Original Research

Human and animal fasciolosis: coprological survey in Narok, Baringo and Kisumu counties, Kenya

Cornelius K. Kipyegen, Charles I. Muleke, Elick O. Otachi
Onderstepoort Journal of Veterinary Research | Vol 89, No 1 | a1954 | DOI: https://doi.org/10.4102/ojvr.v89i1.1954 | © 2022 Cornelius K. Kipyegen, Charles I. Muleke, Elick O. Otachi | This work is licensed under CC Attribution 4.0
Submitted: 04 June 2021 | Published: 31 January 2022

About the author(s)

Cornelius K. Kipyegen, Department of Biological Sciences, Faculty of Science, Egerton University, Nakuru, Kenya
Charles I. Muleke, Faculty of Veterinary Medicine and Surgery, Egerton University, Nakuru, Kenya
Elick O. Otachi, Department of Biological Sciences, Faculty of Science, Egerton University, Nakuru, Kenya


Fasciolosis is caused by digenean trematodes of the genus Fasciola. The principal definitive hosts are cattle, sheep and goats. Humans are infected as accidental hosts. Fasciolosis is one of the major neglected tropical diseases and is considered an emerging zoonotic infection.
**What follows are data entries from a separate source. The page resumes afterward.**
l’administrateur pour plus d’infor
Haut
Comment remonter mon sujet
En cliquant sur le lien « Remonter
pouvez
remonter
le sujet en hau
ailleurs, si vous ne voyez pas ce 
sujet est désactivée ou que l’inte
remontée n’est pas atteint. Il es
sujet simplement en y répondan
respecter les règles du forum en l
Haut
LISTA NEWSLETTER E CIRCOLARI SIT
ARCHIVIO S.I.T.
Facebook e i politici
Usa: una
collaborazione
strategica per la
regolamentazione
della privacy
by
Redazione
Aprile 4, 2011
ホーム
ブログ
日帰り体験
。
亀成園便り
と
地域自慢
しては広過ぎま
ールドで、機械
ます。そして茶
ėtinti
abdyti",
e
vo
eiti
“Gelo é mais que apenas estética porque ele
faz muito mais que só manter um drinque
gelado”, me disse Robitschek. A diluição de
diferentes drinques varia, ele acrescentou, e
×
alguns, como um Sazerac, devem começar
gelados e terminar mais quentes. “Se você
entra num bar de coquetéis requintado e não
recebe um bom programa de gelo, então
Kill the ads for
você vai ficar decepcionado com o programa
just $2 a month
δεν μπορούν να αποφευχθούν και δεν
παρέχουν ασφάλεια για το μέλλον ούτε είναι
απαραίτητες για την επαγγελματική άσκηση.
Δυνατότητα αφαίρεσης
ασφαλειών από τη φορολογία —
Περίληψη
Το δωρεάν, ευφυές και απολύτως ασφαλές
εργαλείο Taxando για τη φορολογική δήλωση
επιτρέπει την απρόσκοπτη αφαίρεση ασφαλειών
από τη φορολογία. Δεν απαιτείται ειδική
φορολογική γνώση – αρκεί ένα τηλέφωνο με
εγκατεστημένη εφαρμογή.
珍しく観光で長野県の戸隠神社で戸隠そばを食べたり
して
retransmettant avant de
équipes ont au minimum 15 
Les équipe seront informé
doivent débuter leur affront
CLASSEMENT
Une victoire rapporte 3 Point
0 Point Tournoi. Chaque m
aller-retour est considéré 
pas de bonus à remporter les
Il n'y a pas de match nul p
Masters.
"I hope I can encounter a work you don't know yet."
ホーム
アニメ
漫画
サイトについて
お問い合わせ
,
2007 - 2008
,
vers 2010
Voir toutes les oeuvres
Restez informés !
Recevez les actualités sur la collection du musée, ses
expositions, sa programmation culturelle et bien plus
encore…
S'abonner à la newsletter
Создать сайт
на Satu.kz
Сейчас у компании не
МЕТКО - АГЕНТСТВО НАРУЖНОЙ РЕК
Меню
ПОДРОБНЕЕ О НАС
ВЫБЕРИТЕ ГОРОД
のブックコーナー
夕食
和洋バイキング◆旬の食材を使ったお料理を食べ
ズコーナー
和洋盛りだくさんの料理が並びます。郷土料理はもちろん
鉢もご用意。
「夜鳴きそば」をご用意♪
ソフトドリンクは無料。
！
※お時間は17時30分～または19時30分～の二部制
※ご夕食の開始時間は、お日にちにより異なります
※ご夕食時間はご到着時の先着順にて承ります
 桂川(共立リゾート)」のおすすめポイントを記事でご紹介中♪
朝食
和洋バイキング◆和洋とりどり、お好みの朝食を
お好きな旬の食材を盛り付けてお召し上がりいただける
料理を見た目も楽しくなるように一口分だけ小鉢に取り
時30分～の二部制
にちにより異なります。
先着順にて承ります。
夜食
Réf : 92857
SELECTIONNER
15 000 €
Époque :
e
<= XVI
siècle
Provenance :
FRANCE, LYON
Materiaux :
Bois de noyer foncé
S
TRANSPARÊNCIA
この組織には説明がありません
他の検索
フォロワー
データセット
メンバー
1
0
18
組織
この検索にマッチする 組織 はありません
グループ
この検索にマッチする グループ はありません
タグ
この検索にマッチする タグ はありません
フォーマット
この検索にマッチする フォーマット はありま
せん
This study was aimed at determining the prevalence of human and domestic animal fasciolosis in selected counties in Kenya. Stool samples for Fasciola diagnosis were collected from humans and domestic animals and transported to the laboratory at Egerton University and processed using sedimentation technique and examined for the presence of eggs. A total of 272 human samples collected were all negative for Fasciola eggs. A total of 582 domestic animals (cattle (46.0%), sheep (29.9%) and goats (24.1%)) samples collected had overall prevalence of 30.9% for Fasciola infection. There was no significant differences (p>0.05) between prevalence of fasciolosis and origin of the animals, sex and season. There was a significant difference (p<0.05) between the prevalence of fasciolosis and domestic animals, age and body condition. The prevalence of fasciolosis was high in two irrigation schemes which favor the breeding of intermediate host snail and grazing of animals along the irrigation canals where metacercaria of Fasciola parasites could be present on the vegetation. Though human fasciolosis was not detected in this study, the presence of animal fasciolosis can pose public health risk because of its zoonotic nature. It is therefore, important to introduce measures which would assist reduce exposure of animals to Fasciola infection.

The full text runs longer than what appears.